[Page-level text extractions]
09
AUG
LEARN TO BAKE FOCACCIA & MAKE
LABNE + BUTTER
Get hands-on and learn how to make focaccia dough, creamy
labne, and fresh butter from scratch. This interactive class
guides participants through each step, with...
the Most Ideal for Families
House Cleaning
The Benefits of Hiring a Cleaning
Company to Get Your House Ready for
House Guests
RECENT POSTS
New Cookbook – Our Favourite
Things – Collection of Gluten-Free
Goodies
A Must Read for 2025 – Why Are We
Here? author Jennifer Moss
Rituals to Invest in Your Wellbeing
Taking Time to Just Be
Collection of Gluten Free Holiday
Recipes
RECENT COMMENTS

---

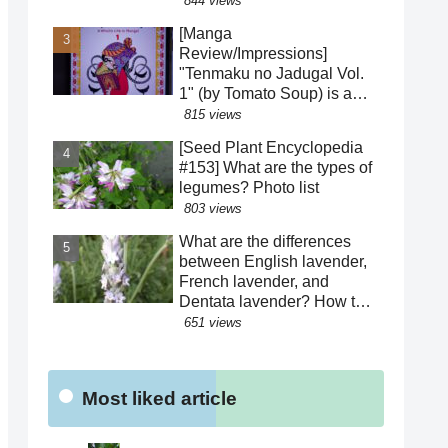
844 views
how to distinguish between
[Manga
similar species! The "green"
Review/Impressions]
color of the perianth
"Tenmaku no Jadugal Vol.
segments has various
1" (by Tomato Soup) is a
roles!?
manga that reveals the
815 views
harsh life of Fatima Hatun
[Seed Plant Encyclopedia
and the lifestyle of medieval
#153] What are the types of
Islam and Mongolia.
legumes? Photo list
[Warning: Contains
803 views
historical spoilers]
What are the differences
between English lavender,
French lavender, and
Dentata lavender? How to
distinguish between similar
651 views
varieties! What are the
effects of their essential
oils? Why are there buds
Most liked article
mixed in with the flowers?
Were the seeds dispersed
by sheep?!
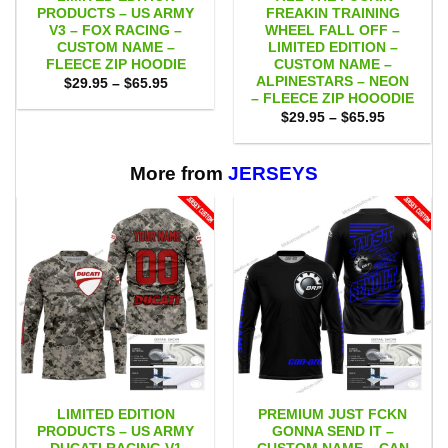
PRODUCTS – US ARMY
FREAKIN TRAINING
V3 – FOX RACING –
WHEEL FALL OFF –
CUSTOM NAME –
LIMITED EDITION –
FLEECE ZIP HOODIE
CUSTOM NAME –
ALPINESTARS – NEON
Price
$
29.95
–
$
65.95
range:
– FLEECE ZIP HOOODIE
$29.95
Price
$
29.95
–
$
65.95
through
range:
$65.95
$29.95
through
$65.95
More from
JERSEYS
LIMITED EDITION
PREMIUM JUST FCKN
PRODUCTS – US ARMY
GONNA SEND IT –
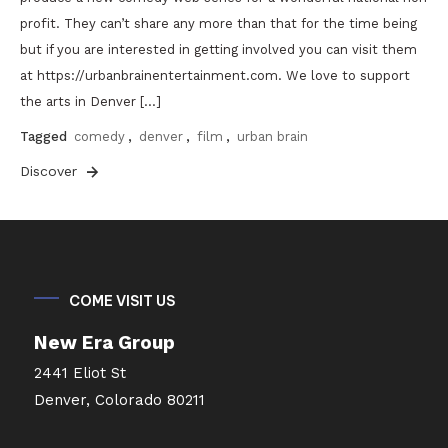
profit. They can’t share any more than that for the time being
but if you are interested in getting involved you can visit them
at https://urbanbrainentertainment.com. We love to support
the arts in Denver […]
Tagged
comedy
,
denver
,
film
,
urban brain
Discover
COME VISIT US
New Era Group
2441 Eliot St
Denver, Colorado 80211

** About this exercise **
Which of the lines above carry the string "FLEECE"? Pick them out and copy them.

** Response **
FLEECE ZIP HOODIE
– FLEECE ZIP HOOODIE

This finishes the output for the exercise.